In the current release, we've implemented main DQ features below
Data Asset Detection Enabling configuration in service module, Apache Griffin can detect the Hive tables metadata through Hive metastore service.
Measure Management Performing operations on UI, user can create, delete and update three types of measures, including: accuracy, profiling and publish metrics. However, calling service APIs, user can create, delete and update six types of measures, including: accuracy, profiling, timeliness, uniqueness, completeness and publish metrics.
Job Management User can create, delete jobs to schedule a batch job for calculative measures, data range of each calculation, and the extra trigger condition like “done file” on hdfs.

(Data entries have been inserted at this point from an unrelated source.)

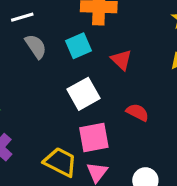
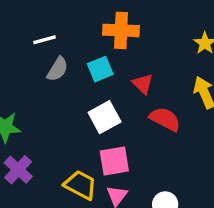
gray semicircle: (36, 46) -> (58, 69), turned 65
red semicircle: (137, 112) -> (165, 119), moved, size x1.4

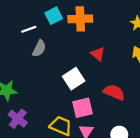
cyan square: (100, 69) -> (54, 16), moved
red semicircle: (165, 119) -> (114, 92), moved

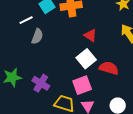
white square: (74, 79) -> (86, 59), moved
purple cross: (18, 119) -> (41, 83), moved

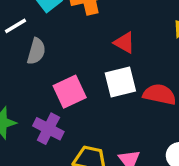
white square: (86, 59) -> (120, 82), turned 30
pink square: (82, 85) -> (70, 92), moved

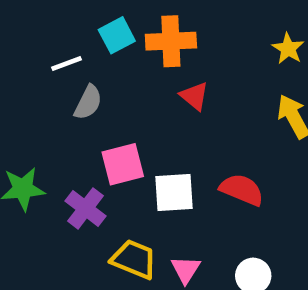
red triangle: (124, 43) -> (194, 96), moved
white square: (120, 82) -> (174, 193), moved

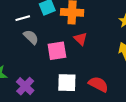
gray semicircle: (88, 102) -> (31, 37), turned -77
pink square: (123, 164) -> (57, 51), moved

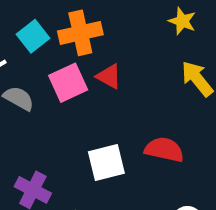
pink square: (57, 51) -> (68, 83), moved

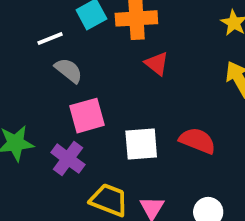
pink square: (68, 83) -> (87, 116), moved

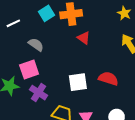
white line: (50, 38) -> (13, 23), moved
pink square: (87, 116) -> (29, 70), moved

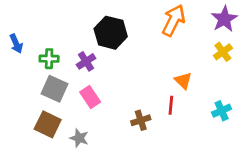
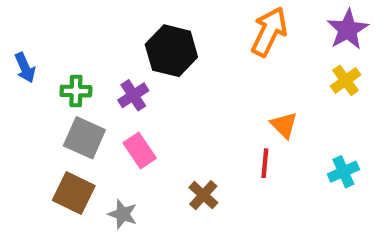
brown cross: (141, 120) -> (203, 195), moved, turned -30

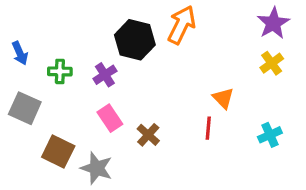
orange arrow: (269, 32) -> (182, 25), moved
gray square: (84, 138) -> (25, 108), moved
brown cross: (203, 195) -> (148, 135), moved
gray star: (123, 214) -> (97, 168), size x1.4

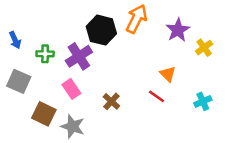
purple star: (273, 23) -> (178, 30), moved
purple cross: (105, 75) -> (79, 56), size x1.5
pink rectangle: (110, 118) -> (71, 89), moved
red line: (208, 128) -> (157, 96), turned -60

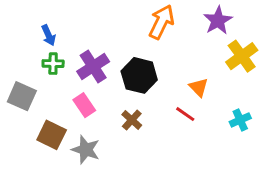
black hexagon: (101, 30) -> (139, 75), moved
purple star: (178, 30) -> (218, 20), moved
blue arrow: (15, 40) -> (49, 35), moved
yellow cross: (204, 48) -> (242, 56), size x1.5

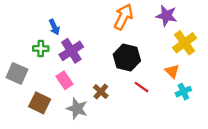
purple star: (218, 20) -> (166, 16), turned -30
blue arrow: (49, 35) -> (54, 27), moved
black hexagon: (139, 75) -> (127, 58), moved
orange triangle: (199, 87) -> (172, 71), moved
gray star: (86, 150) -> (77, 109), moved

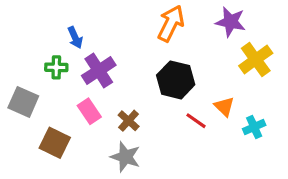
orange triangle: (172, 71) -> (224, 107), moved
brown cross: (101, 92) -> (129, 121), moved
gray star: (77, 109) -> (125, 157), moved

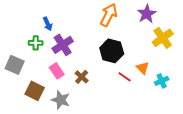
purple star: (231, 22) -> (147, 14), turned 30
gray star: (125, 157) -> (61, 100), moved

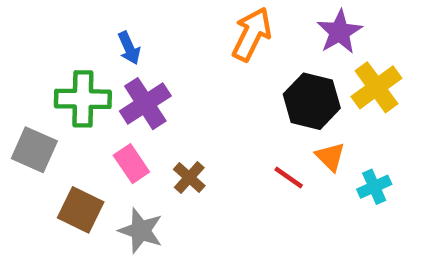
blue arrow: (48, 24) -> (129, 48), moved
green cross: (36, 43) -> (83, 99), size x1.6
black hexagon: (112, 51) -> (312, 101), moved

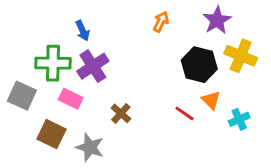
orange arrow: (252, 34) -> (161, 22), size x0.6
yellow cross: (376, 87) -> (241, 56), turned -32
pink rectangle: (131, 164) -> (71, 99), moved, turned -30

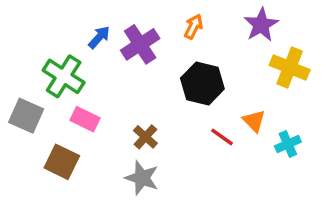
blue arrow: (83, 31) -> (99, 37), turned -114
green cross: (53, 63) -> (64, 76), turned 32
black hexagon: (199, 65) -> (202, 84), moved
purple cross: (93, 66) -> (140, 44), moved
gray star: (90, 147) -> (142, 178), moved

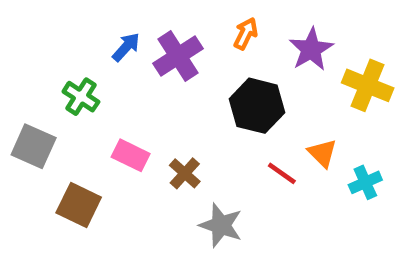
purple star: (261, 25) -> (311, 49), moved
green cross: (64, 76) -> (81, 97), size x0.7
pink rectangle: (85, 119) -> (131, 155), moved
gray star: (142, 178) -> (221, 225), moved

Measure Calculation on Spark Service module will trigger and submit calculation jobs to Spark cluster through livy, the measure module calculates and persists the metric values to elasticsearch by default.
Metrics Visualization Through service APIs, user can get metric values of each job from elasticsearch. Accuracy metrics will be rendered as a chart, profiling metrics will be showed as a table on UI.
Support more data source types Currently, Apache Griffin only supports Hive table, avro files on hdfs as data source in batch mode, Kafka as data source in streaming mode. We plan to support more data source types, like RDBM, elasticsearch.
Support more data quality dimensions Apache Griffin needs to support more data quality dimensions, like consistency and validity.
Anomaly Detection Apache Griffin plans to support anomaly detection, by analyzing metrics calculated from elasticsearch.